L’hiver, ils déposent leur cape raidie par le froid, dénouent les cache nez qui les emmitouflent et sont couverts de givre, et s’approchent du poêle à bois pour réchauffer leurs corps engourdis.
Entre le haut des chaussettes bien étirées et le bas de la solide culotte de velours, apparaissent les genoux, rougis et bleuis par le gel, et exposés aux morsures de l’air mauvais.
Les mains, d’abord frottées l’une contre l’autre, sont ensuite réchauffées par les souffles répétés des haleines expirées vigoureusement dans leur creux.

Alors, réconfortés, les corps s’ébrouent du contentement de la chaleur bienfaisante.

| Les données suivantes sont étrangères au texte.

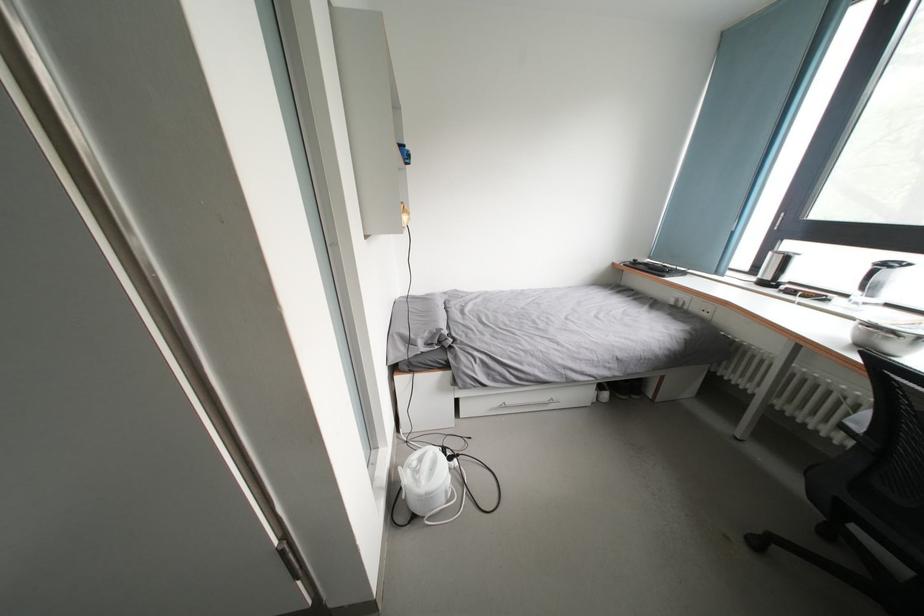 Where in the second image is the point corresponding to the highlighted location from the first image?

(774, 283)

Tout à l’heure, de leurs mains et doigts encore engourdis par le froid, ils s’échineront et s’appliqueront à l’écriture.

Ainsi, chaque matin d’hiver, béni par la marche de ces jeunes enfants, est il une conquête de la vie qui pousse et patiente sous les froidures à la recherche de son soleil.

Demain, dans 10 ans, dans 20 ans, ces petits enfants seront grands. Qui sait ce qu’ils auront fait de leur chance.